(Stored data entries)
============================================================

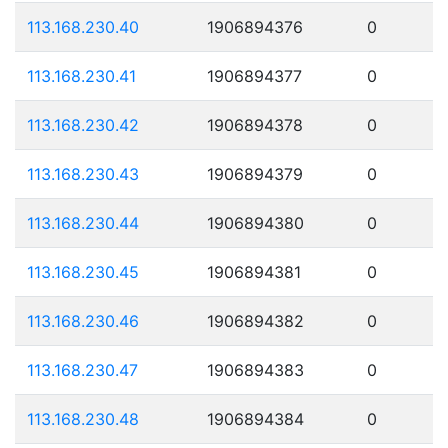
113.168.230.40
1906894376
0
113.168.230.41
1906894377
0
113.168.230.42
1906894378
0
113.168.230.43
1906894379
0
113.168.230.44
1906894380
0
113.168.230.45
1906894381
0
113.168.230.46
1906894382
0
113.168.230.47
1906894383
0
113.168.230.48
1906894384
0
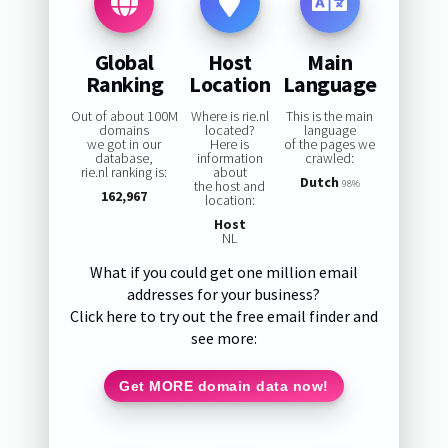
Global
Host
Main
Ranking
Location
Language
Out of about 100M
Where is rie.nl
This is the main
domains
located?
language
we got in our
Here is
of the pages we
database,
information
crawled:
rie.nl ranking is:
about
Dutch
the host and
98%
162,967
location:
Host
NL
What if you could get one million email
addresses for your business?
Click here to try out the free email finder and
see more:
Get MORE domain data now!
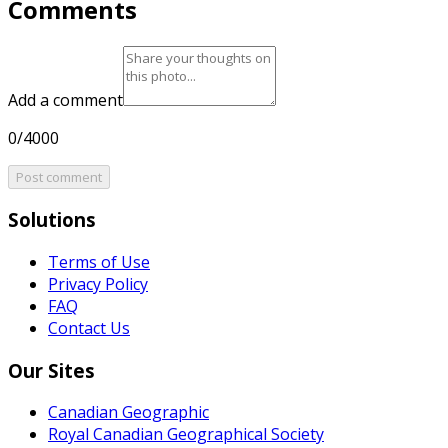
Comments
Add a comment
0/4000
Post comment
Solutions
Terms of Use
Privacy Policy
FAQ
Contact Us
Our Sites
Canadian Geographic
Royal Canadian Geographical Society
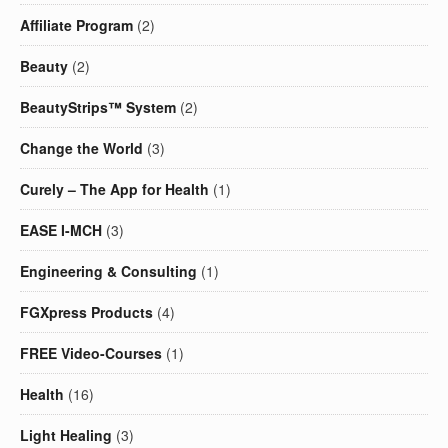
Affiliate Program
(2)
Beauty
(2)
BeautyStrips™ System
(2)
Change the World
(3)
Curely – The App for Health
(1)
EASE I-MCH
(3)
Engineering & Consulting
(1)
FGXpress Products
(4)
FREE Video-Courses
(1)
Health
(16)
Light Healing
(3)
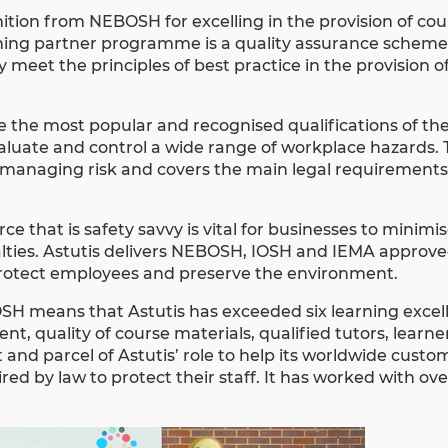
ition from NEBOSH for excelling in the provision of cou
arning partner programme is a quality assurance scheme
 meet the principles of best practice in the provision
the most popular and recognised qualifications of thei
 evaluate and control a wide range of workplace hazards.
managing risk and covers the main legal requirements 
ce that is safety savvy is vital for businesses to minimis
enalties. Astutis delivers NEBOSH, IOSH and IEMA approv
rotect employees and preserve the environment.
OSH
means that Astutis has exceeded six learning excel
nt, quality of course materials, qualified tutors, learn
t and parcel of Astutis’ role to help its worldwide cust
ed by law to protect their staff. It has worked with ov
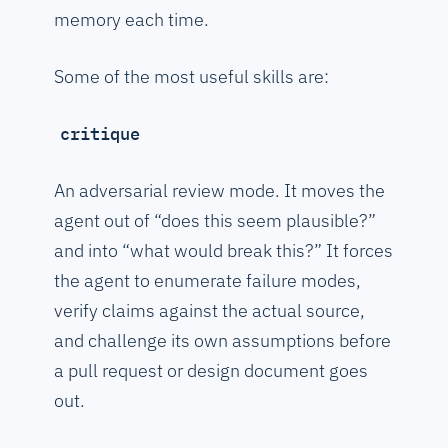
memory each time.
Some of the most useful skills are:
critique
An adversarial review mode. It moves the
agent out of “does this seem plausible?”
and into “what would break this?” It forces
the agent to enumerate failure modes,
verify claims against the actual source,
and challenge its own assumptions before
a pull request or design document goes
out.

============================================================

Goal of the exercise – In the copy you write, the data above must appear exactly, with no pictures.

Answer for this exercise –
113.168.230.40
1906894376
0
113.168.230.41
1906894377
0
113.168.230.42
1906894378
0
113.168.230.43
1906894379
0
113.168.230.44
1906894380
0
113.168.230.45
1906894381
0
113.168.230.46
1906894382
0
113.168.230.47
1906894383
0
113.168.230.48
1906894384
0
Global
Host
Main
Ranking
Location
Language
Out of about 100M
Where is rie.nl
This is the main
domains
located?
language
we got in our
Here is
of the pages we
database,
information
crawled:
rie.nl ranking is:
about
Dutch
the host and
98%
162,967
location:
Host
NL
What if you could get one million email
addresses for your business?
Click here to try out the free email finder and
see more:
Get MORE domain data now!
Comments
Add a comment
0/4000
Post comment
Solutions
Terms of Use
Privacy Policy
FAQ
Contact Us
Our Sites
Canadian Geographic
Royal Canadian Geographical Society
Affiliate Program
(2)
Beauty
(2)
BeautyStrips™ System
(2)
Change the World
(3)
Curely – The App for Health
(1)
EASE I-MCH
(3)
Engineering & Consulting
(1)
FGXpress Products
(4)
FREE Video-Courses
(1)
Health
(16)
Light Healing
(3)
ition from NEBOSH for excelling in the provision of cou
arning partner programme is a quality assurance scheme
 meet the principles of best practice in the provision
the most popular and recognised qualifications of thei
 evaluate and control a wide range of workplace hazards.
managing risk and covers the main legal requirements 
ce that is safety savvy is vital for businesses to minimis
enalties. Astutis delivers NEBOSH, IOSH and IEMA approv
rotect employees and preserve the environment.
OSH
means that Astutis has exceeded six learning excel
nt, quality of course materials, qualified tutors, learn
t and parcel of Astutis’ role to help its worldwide cust
ed by law to protect their staff. It has worked with ov
memory each time.
Some of the most useful skills are:
critique
An adversarial review mode. It moves the
agent out of “does this seem plausible?”
and into “what would break this?” It forces
the agent to enumerate failure modes,
verify claims against the actual source,
and challenge its own assumptions before
a pull request or design document goes
out.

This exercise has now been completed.